The accept defeat option seems unlikely – not least given how many markets Uber operates in – so we should be on the lookout for what tweaks to their approach Uber looks to make. For example they could remove some of features of their platform, such as automatically logging drivers out of the app or stopping drivers seeing where a job will involve driving to before they accept it. That may or may not be sufficient – and crucially that fact would almost certainly also be tested in court.
But it is also worth stepping back to the bigger picture here because this case and the wider debate about self-employment have implications that stretch well beyond the gig economy.
For all the interest in app-based employers, nurses, teachers and hairdressers still make up a far bigger share of the self-employed workforce and could be affected by any changes in the interpretation of employment law.

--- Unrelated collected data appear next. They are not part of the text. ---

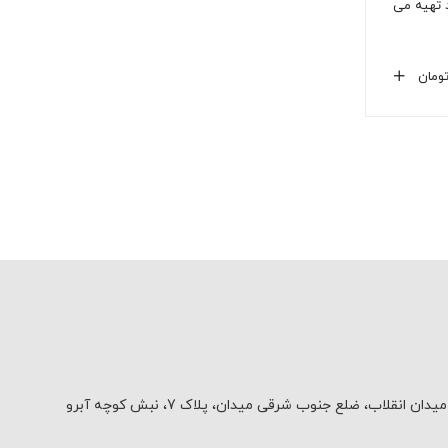
 تهیه می
ومان
یدان انقلاب، ضلع جنوب شرقی میدان، پلاک 7، نبش کوچه آبرو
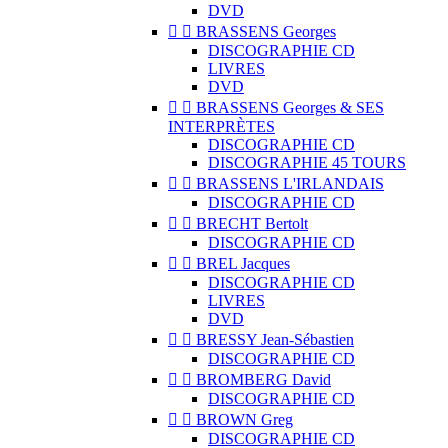
DVD


BRASSENS Georges
DISCOGRAPHIE CD
LIVRES
DVD


BRASSENS Georges & SES
INTERPRÈTES
DISCOGRAPHIE CD
DISCOGRAPHIE 45 TOURS


BRASSENS L'IRLANDAIS
DISCOGRAPHIE CD


BRECHT Bertolt
DISCOGRAPHIE CD


BREL Jacques
DISCOGRAPHIE CD
LIVRES
DVD


BRESSY Jean-Sébastien
DISCOGRAPHIE CD


BROMBERG David
DISCOGRAPHIE CD


BROWN Greg
DISCOGRAPHIE CD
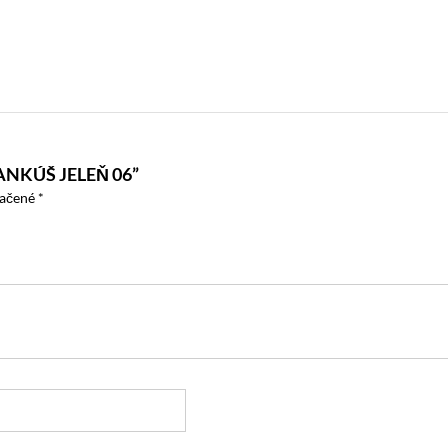
NKÚŠ JELEŇ 06”
načené
*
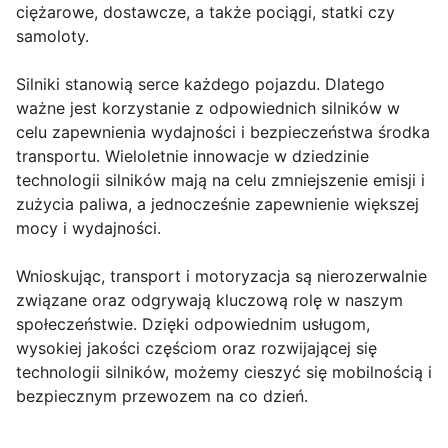
ciężarowe, dostawcze, a także pociągi, statki czy
samoloty.
Silniki stanowią serce każdego pojazdu. Dlatego
ważne jest korzystanie z odpowiednich silników w
celu zapewnienia wydajności i bezpieczeństwa środka
transportu. Wieloletnie innowacje w dziedzinie
technologii silników mają na celu zmniejszenie emisji i
zużycia paliwa, a jednocześnie zapewnienie większej
mocy i wydajności.
Wnioskując, transport i motoryzacja są nierozerwalnie
związane oraz odgrywają kluczową rolę w naszym
społeczeństwie. Dzięki odpowiednim usługom,
wysokiej jakości częściom oraz rozwijającej się
technologii silników, możemy cieszyć się mobilnością i
bezpiecznym przewozem na co dzień.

We also need to recognise that underpinning this debate about the interpretation of existing law is one about whether we have the right law in the first place. The case has highlighted how the self-employed and workers are treated very differently in both employment and tax law. That fact has in many ways been a bigger driver of the growth in self-employment we’ve seen in recent years than a few apps which certainly can’t explain there being nearly 1m more self-employed people today than before the downturn. One in seven people in work now works in this way.
There are obviously arguments for treating people differently – after all someone running their own business faces a very different set of risks and rewards than a civil servant. But two big questions stand out as needing resolving.

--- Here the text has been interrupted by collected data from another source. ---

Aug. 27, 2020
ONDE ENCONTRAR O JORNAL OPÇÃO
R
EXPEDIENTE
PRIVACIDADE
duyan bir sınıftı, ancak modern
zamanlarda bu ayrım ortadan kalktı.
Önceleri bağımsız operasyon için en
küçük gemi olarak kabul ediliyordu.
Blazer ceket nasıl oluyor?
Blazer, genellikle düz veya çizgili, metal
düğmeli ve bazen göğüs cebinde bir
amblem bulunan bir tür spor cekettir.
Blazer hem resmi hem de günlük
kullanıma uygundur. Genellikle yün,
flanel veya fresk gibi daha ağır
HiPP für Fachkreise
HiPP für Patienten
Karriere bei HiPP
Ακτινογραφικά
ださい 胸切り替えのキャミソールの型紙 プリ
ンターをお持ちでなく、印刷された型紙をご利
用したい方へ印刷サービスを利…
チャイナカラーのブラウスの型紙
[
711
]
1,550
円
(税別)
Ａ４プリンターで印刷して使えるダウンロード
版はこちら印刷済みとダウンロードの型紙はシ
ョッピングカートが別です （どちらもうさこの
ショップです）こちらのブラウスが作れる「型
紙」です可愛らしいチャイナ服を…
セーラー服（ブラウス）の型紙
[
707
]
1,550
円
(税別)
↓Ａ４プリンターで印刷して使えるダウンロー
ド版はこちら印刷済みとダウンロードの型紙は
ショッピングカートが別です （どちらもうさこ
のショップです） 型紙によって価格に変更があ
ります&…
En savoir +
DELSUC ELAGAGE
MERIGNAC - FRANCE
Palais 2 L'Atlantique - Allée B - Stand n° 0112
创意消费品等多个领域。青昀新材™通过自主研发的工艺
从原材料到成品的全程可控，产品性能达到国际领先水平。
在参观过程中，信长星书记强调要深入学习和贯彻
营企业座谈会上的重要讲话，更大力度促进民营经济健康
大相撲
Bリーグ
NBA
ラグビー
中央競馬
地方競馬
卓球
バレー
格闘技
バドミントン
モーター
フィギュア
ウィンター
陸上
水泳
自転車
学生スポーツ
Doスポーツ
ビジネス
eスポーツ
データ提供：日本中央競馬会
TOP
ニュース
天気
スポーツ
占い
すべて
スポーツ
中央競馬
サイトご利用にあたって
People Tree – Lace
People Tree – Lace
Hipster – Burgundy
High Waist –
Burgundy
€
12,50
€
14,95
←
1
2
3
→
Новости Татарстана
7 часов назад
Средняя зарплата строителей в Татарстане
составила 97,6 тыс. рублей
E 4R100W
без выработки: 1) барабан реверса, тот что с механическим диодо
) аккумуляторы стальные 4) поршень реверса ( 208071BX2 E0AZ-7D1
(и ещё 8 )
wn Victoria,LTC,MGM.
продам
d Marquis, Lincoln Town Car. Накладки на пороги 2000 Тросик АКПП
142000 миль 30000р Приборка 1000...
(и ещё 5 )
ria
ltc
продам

First, we need to ask whether it is right to have quite such a strong tax incentive for firms to use self-employed labour. An employer currently pays 13.8 per cent employer National Insurance contributions on their employees’ wages, but pays nothing in that regard for payments to the self-employed.
Secondly, we are going to have to decide whether we are happy for an ever growing part of our workforce to be without the safety net that we deem employers owe to their employees – for example to go without entitlements to provide the like of holiday pay or maternity leave.

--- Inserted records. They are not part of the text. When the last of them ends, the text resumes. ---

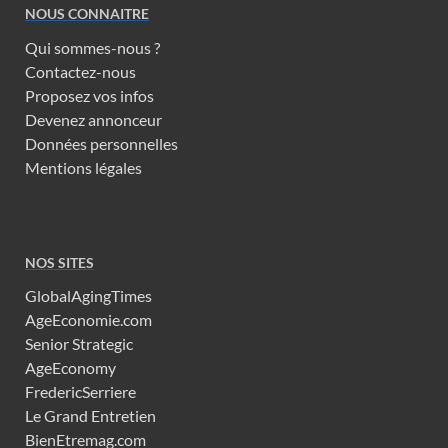
NOUS CONNAITRE
Qui sommes-nous ?
Contactez-nous
Proposez vos infos
Devenez annonceur
Données personnelles
Mentions légales
NOS SITES
GlobalAgingTimes
AgeEconomie.com
Senior Strategic
AgeEconomy
FredericSerriere
Le Grand Entretien
BienEtremag.com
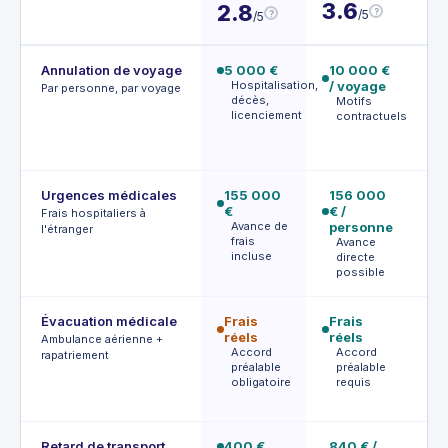
3.6
7
2.8
?
/5
?
/5
Annulation de voyage
5 000 €
10 000 €
7 
Hospitalisation,
/ voyage
a
Par personne, par voyage
décès,
Motifs
M
licenciement
contractuels
a
d
m
Urgences médicales
155 000
156 000
1
€
€ /
€
Frais hospitaliers à
Avance de
personne
A
l'étranger
frais
f
Avance
incluse
p
directe
possible
Évacuation médicale
Frais
Frais
Fr
réels
réels
ré
Ambulance aérienne +
Accord
Accord
F
rapatriement
préalable
préalable
r
obligatoire
requis
s
p
Retard de transport
400 €
840 € /
6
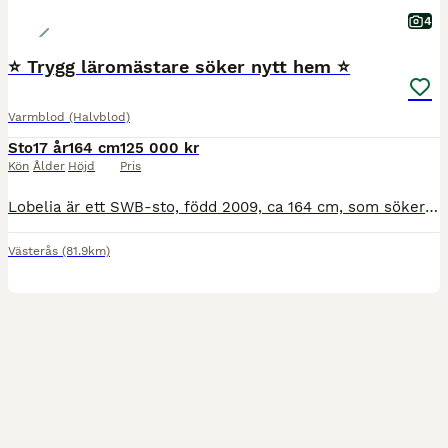
4
⭐️ Trygg läromästare söker nytt hem ⭐️
Varmblod (Halvblod)
Sto
17 år
164 cm
125 000 kr
Kön
Ålder
Höjd
Pris
Lobelia är ett SWB-sto, född 2009, ca 164 cm, som söker ett nytt hem då ryttaren vuxit ur henne och satsar vidare inom dressyren. Vi har haft Lobelia i tre år och hon har varit min dotters bästa vän
Västerås
(81.9km)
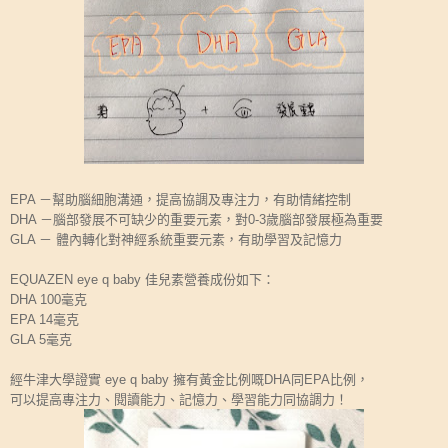
EPA －幫助腦細胞溝通，提高協調及專注力，有助情緒控制
DHA －腦部發展不可缺少的重要元素，對0-3歲腦部發展極為重要
GLA － 體內轉化對神經系統重要元素，有助學習及記憶力
EQUAZEN eye q baby 佳兒素營養成份如下：
DHA 100毫克
EPA 14毫克
GLA 5毫克
經牛津大學證實 eye q baby 擁有黃金比例嘅DHA同EPA比例，
可以提高專注力、閱讀能力、記憶力、學習能力同協調力！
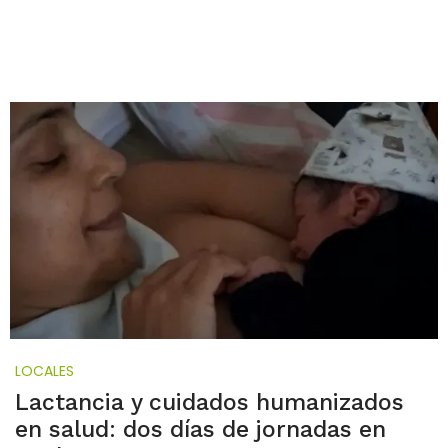
LOCALES
Lactancia y cuidados humanizados
en salud: dos días de jornadas en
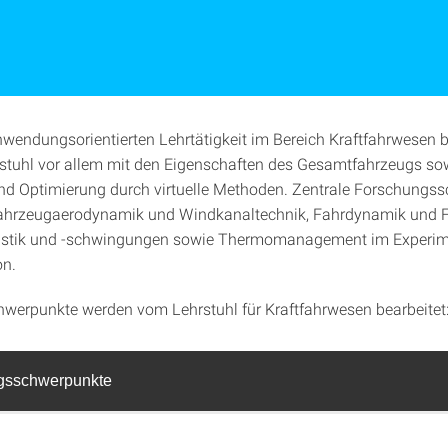
wendungsorientierten Lehrtätigkeit im Bereich Kraftfahrwesen b
rstuhl vor allem mit den Eigenschaften des Gesamtfahrzeugs so
d Optimierung durch virtuelle Methoden. Zentrale Forschungs
Fahrzeugaerodynamik und Windkanaltechnik, Fahrdynamik und F
stik und -schwingungen sowie Thermomanagement im Experim
on.
werpunkte werden vom Lehrstuhl für Kraftfahrwesen bearbeitet
gsschwerpunkte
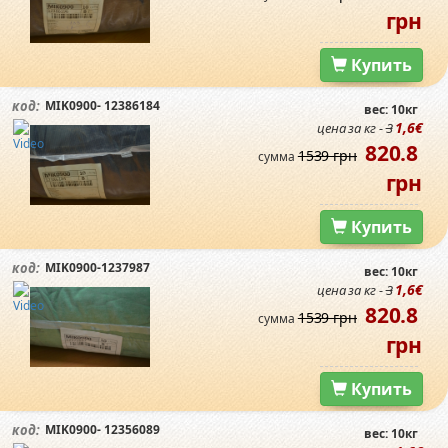
грн
Купить
MIK0900- 12386184
код:
вес: 10кг
1,6€
цена за кг -
3
820.8
1539 грн
сумма
грн
Купить
MIK0900-1237987
код:
вес: 10кг
1,6€
цена за кг -
3
820.8
1539 грн
сумма
грн
Купить
MIK0900- 12356089
код:
вес: 10кг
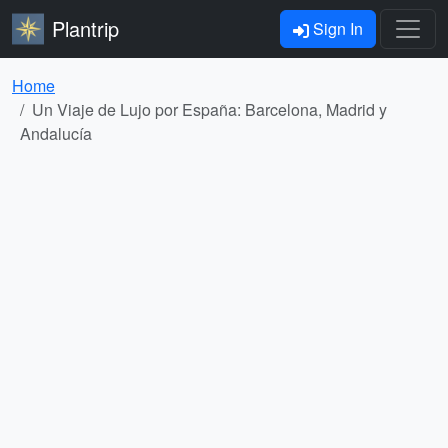
Plantrip
Sign In
Home
Un Viaje de Lujo por España: Barcelona, Madrid y
Andalucía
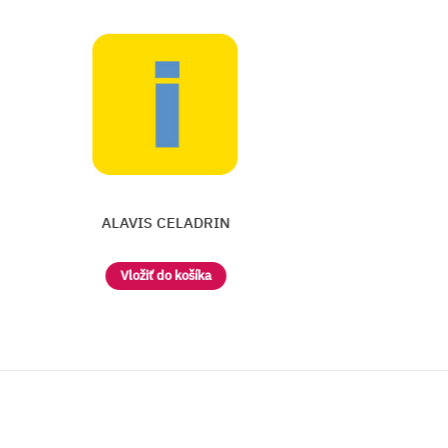
RIN
ALAVIS 5
a
Vložiť do košíka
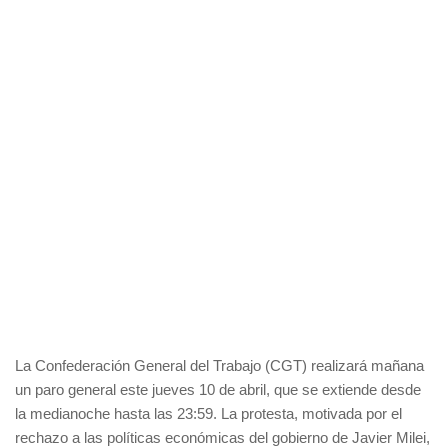
La Confederación General del Trabajo (CGT) realizará mañana
un paro general este jueves 10 de abril, que se extiende desde
la medianoche hasta las 23:59. La protesta, motivada por el
rechazo a las políticas económicas del gobierno de Javier Milei,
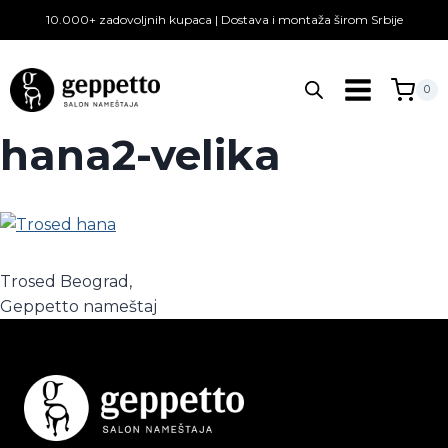
Skip
10.000+ zadovoljnih kupaca | Dostava i montaža širom Srbije
to
content
0
hana2-velika
Trosed Beograd,
Geppetto nameštaj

As a country we have two ways of resolving legal uncertainty – our courts and Parliament. The first of these has done its work today, and will be called up to do so again on this and related topics in the years ahead. But in the end it is Parliament’s job to opine on how our law should be updated to respond to developments in the real world. That’s why it’s good that both the Business Select Committee and the government themselves have launched reviews of existing employment legislation, although as with all reviews it’s what is actually done with them that matters.
New technology is by and large a good thing – but the old-fashioned wish for certainty in what the law means for the jobs we do, pounds we earn and tax we pay remains as important as ever. The courts can do their bit to interpret our law in the face of changes, but in the end it is for government and Parliament to give us a law fit for that new world.